United States v. Kristiansen
901 F.2d 1463 (1990)
- Kristiansen was in a halfway house. He left one day to visit his wife, and called in later claiming to be too sick to come back. After 6 days the police went to his wife’s house and arrested him. He was charged with escaping from custody.
- At trial, Kristiansen argued that he was a cocaine addict and lacked the mental faculties to have any willful intent to escape.
- Kristiansen offered an expert witness (Knowles) who testified that Kristiansen was psychotic and under the influence of drugs at the time of his escape. Kristiansen asked Knowles if an individual in Kristiansen’s mental state would have the ability to appreciate the wrongfulness of their acts?
- The prosecution objected to the testimony on the grounds that it required the expert witness to comment on Kristiansen’s mental state.
- The Trial Judge excluded the testimony about Kristiansen’s mental state.
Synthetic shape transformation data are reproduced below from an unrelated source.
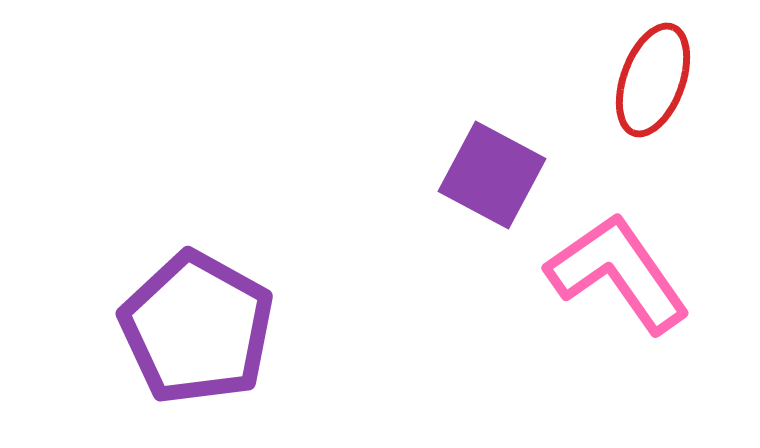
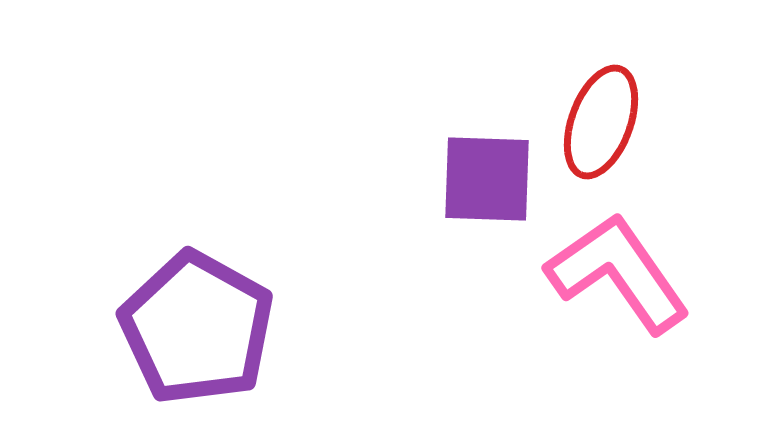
red ellipse: moved 52 px left, 42 px down
purple square: moved 5 px left, 4 px down; rotated 26 degrees counterclockwise
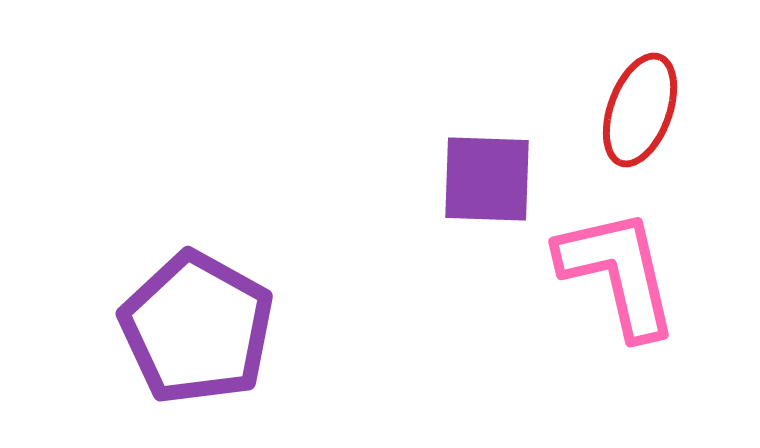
red ellipse: moved 39 px right, 12 px up
pink L-shape: rotated 22 degrees clockwise
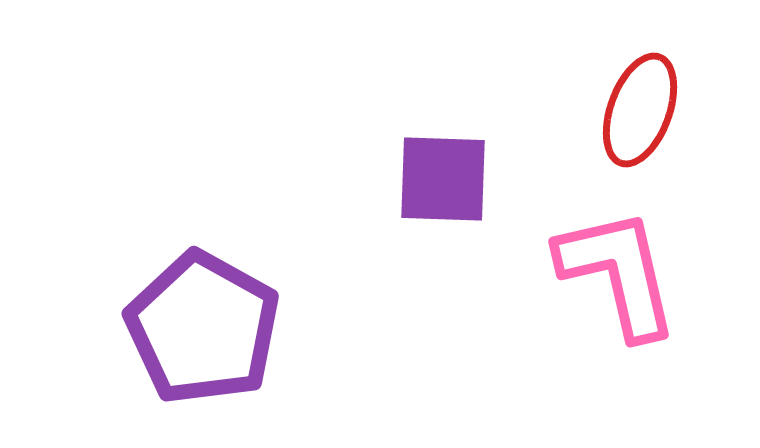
purple square: moved 44 px left
purple pentagon: moved 6 px right
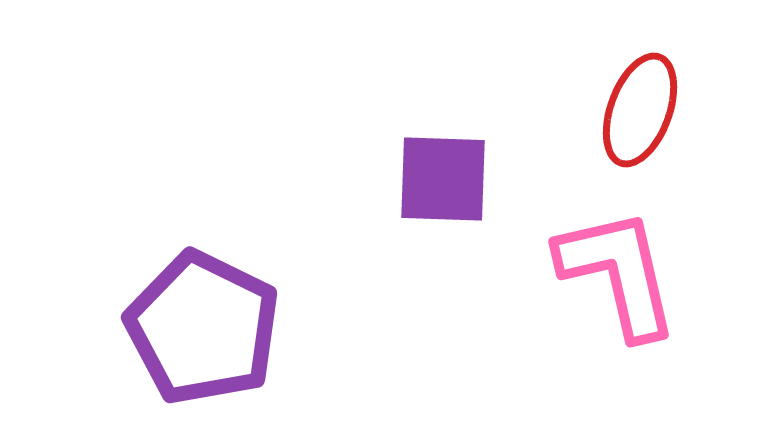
purple pentagon: rotated 3 degrees counterclockwise
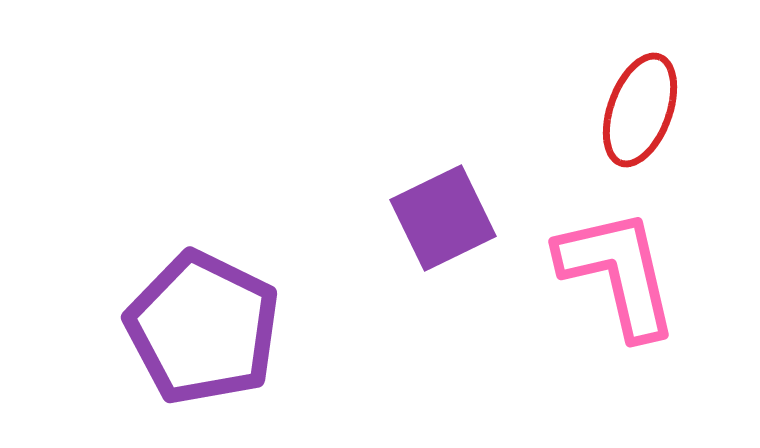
purple square: moved 39 px down; rotated 28 degrees counterclockwise
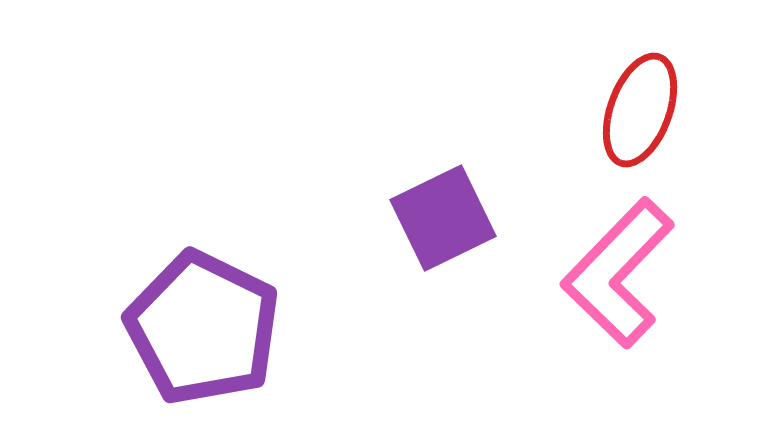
pink L-shape: rotated 123 degrees counterclockwise
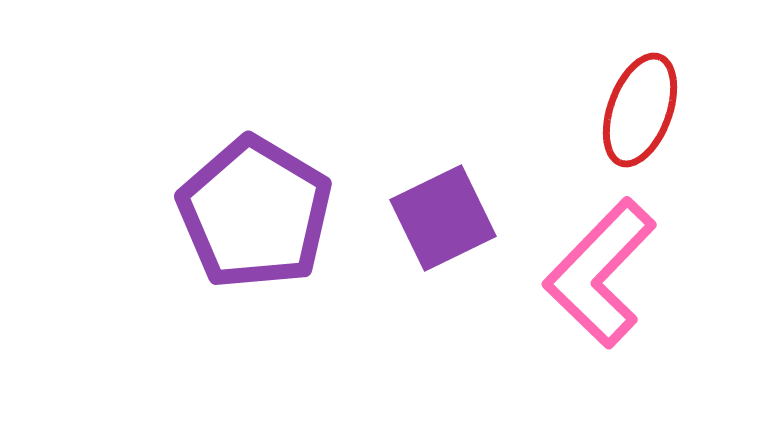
pink L-shape: moved 18 px left
purple pentagon: moved 52 px right, 115 px up; rotated 5 degrees clockwise
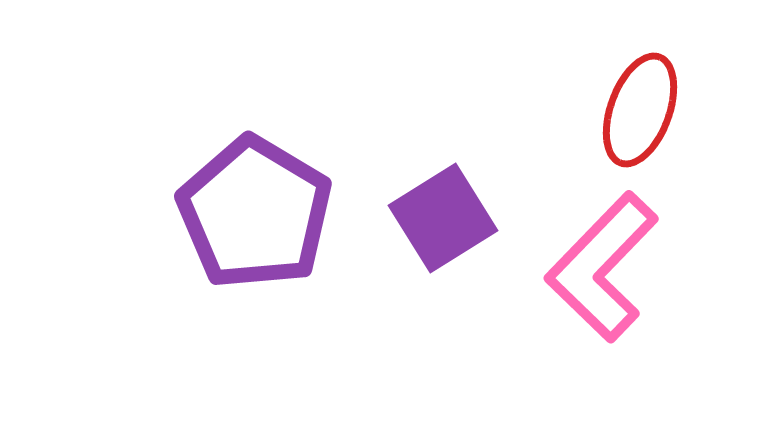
purple square: rotated 6 degrees counterclockwise
pink L-shape: moved 2 px right, 6 px up
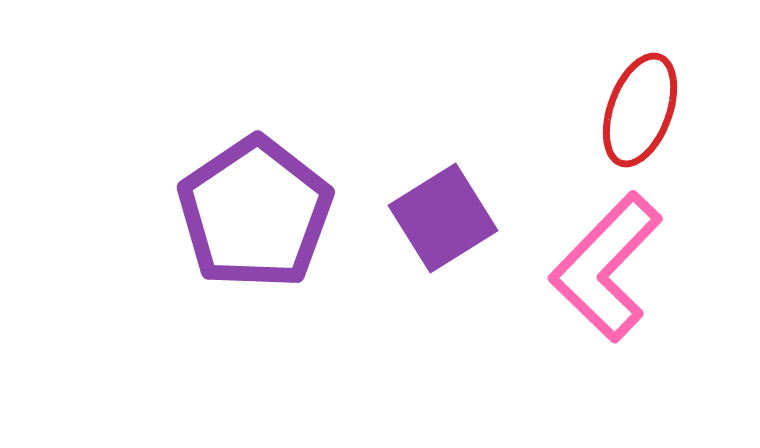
purple pentagon: rotated 7 degrees clockwise
pink L-shape: moved 4 px right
- On cross-examination, the prosecution asked Knowles if Kristiansen was “legally accountable for his acts?”
- Kristiansen did not object. Instead he argued that he should be allowed to ask his previously disallowed questions
- The Trial Court found Kristiansen guilty of escape. He appealed.
- The Appellate Court found that Knowles’ testimony had been improperly excluded.
- The Appellate Court found that under FRE 704(b), a mental health expert is prohibited from offering an opinion as to whether a defendant possessed the required mental state at the time of their crime.
- Basically, you can ask an expert witness whether a person was suffering from a mental disease or defect at the time of the crime, but you could not ask if the person was unable to appreciate the nature and quality of their actions.
- The Appellate Court found that Kristiansen should have been allowed to ask Knowles if Kristiansen’s mental problems could have caused him not to appreciate the wrongfulness of their acts.
- Knowles couldn’t testify to what Kristiansen’s mental state actually was, but he could offer expert testimony that people with those mental problems often do not appreciate the wrongfulness of their acts.
- However, the Appellate Court found that this was harmless error.
- The Appellate Court noted that the prosecution should not have been allowed to ask Knowles the question they did on cross-examination, but Kristiansen failed to object, so the Appellate Court couldn’t do anything about that.